Thus we have been expressly evolved by nature-with all our impulses and deepest instincts-for the purpose of solving the economic problem. If the economic problem is solved, mankind will be deprived of its traditional purpose.
Will this be a benefit? If one believes at all in the real values of life, the prospect at least opens up the possibility of benefit. Yet I think with dread of the readjustment of the habits and instincts of the ordinary man, bred into him for countless generations, which he may be asked to discard within a few decades.'
This could hardly be further from our world, where the most dependable political slogan is still Jim Carville's 'It's the economy, stupid'. The wisdom of Carville’s dictum lies in the way it captures the easy identification of the common good with material welfare that we hear from contemporary civic moralists across the political spectrum. For us the good life is a foot on the property ladder, two cars, a collection of up-to-date technological gadgets and ready access to modern amenities. While I do not necessarily go all the way with Keynes, when I read about the current obsessions with growth, I wonder whether he was right to warn against the temptation to 'overestimate the importance of the economic problem, or sacrifice to its supposed necessities other matters of greater and more permanent significance'.
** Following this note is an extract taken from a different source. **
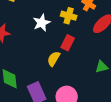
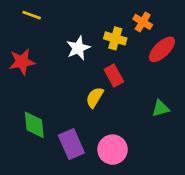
red rectangle: (68, 43) -> (114, 75), turned -56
For Keynes, matters of more ‘permanent significance’ generally meant great works of art. He was an avid picture collector, and visitors to the Fitzwilliam Museum in Cambridge are likely to encounter at least one painting from Keynes’ private holdings. For a time his baronial seat at Tilton in Sussex hosted paintings from Sickert, Picasso, Braque, Cezanne, Renoir and Degas, as well as excellent pieces by his friends Duncan and Vanessa Grant. Another paper that has been largely ignored by economists is Keynes’ ‘Art and the State’, originally published in The Listener magazine in 1936. There are two parts to the essay, the first of which traces the emergence of what Keynes calls the ‘dreadful heresy’ - namely, the belief that the ‘economic ideal’ is the ‘sole respectable purpose of the community as a whole’. This, Keynes tells us, has been joined to a ‘perverted theory of the state’ conceived as a sort of bureau for planning with no other function than to ensure that all public expenditure conformed to strict business arithmetic. The powerful influence of the ‘dreadful heresy’ meant that the position of artists in modern society was increasingly untenable. What was needed to restore dignity both to the state and the artist, was a ‘responsive spirit of the age’, something that cannot be mandated by policy, but has to be cultivated by what Keynes, in a letter written around the same time, describes as a careful conservatism for ‘everything which has human experience behind it, in every branch of feeling and action’.
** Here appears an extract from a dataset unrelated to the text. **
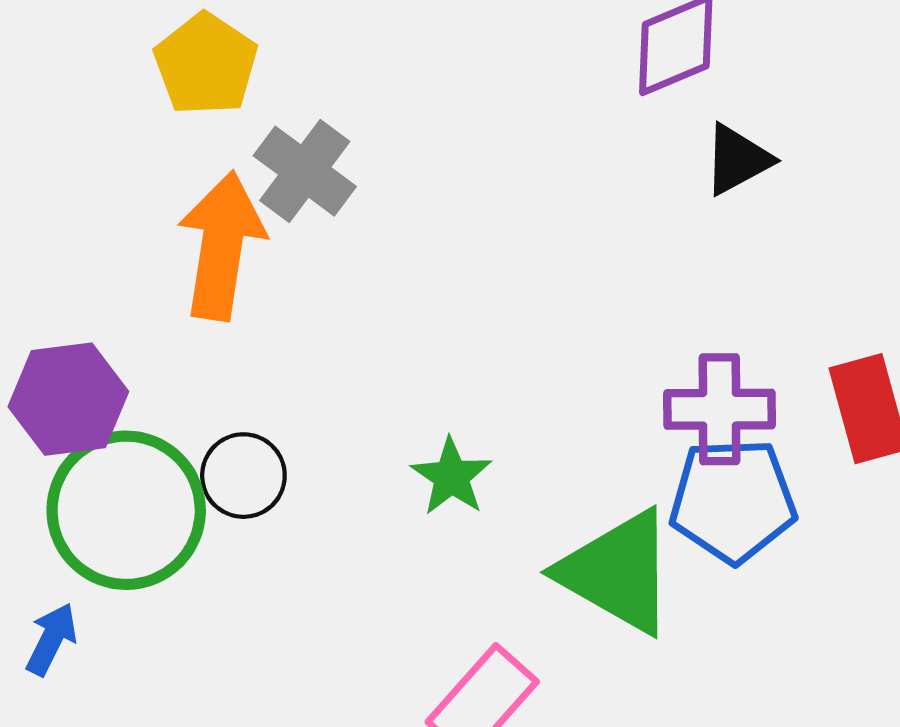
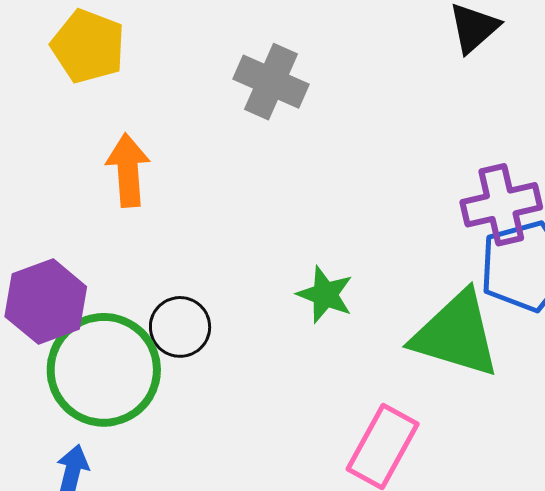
gray cross: (305, 171) -> (271, 82), moved
orange arrow: (221, 246) -> (128, 170), size x0.7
The second part of the essay concerns the proper role of the state in relation to art, taking as its focus recent proposals to rebuild the London south bank. This is not the place to go into the details of Keynes’ own plans for urban renewal in London. The point I want to bring out here is that the real ‘difficulty’ with Keynes for the modern reader is the fact that he - uniquely among economists - thought ‘business’ was a diversion from the real core of life, and that nothing brought us closer to that vital centre than art. Economics was a way to furnish the community with a necessary fund of means - it was his settled and final faith that no one but the artist could ‘translate into actual form our potentialities of social wealth’.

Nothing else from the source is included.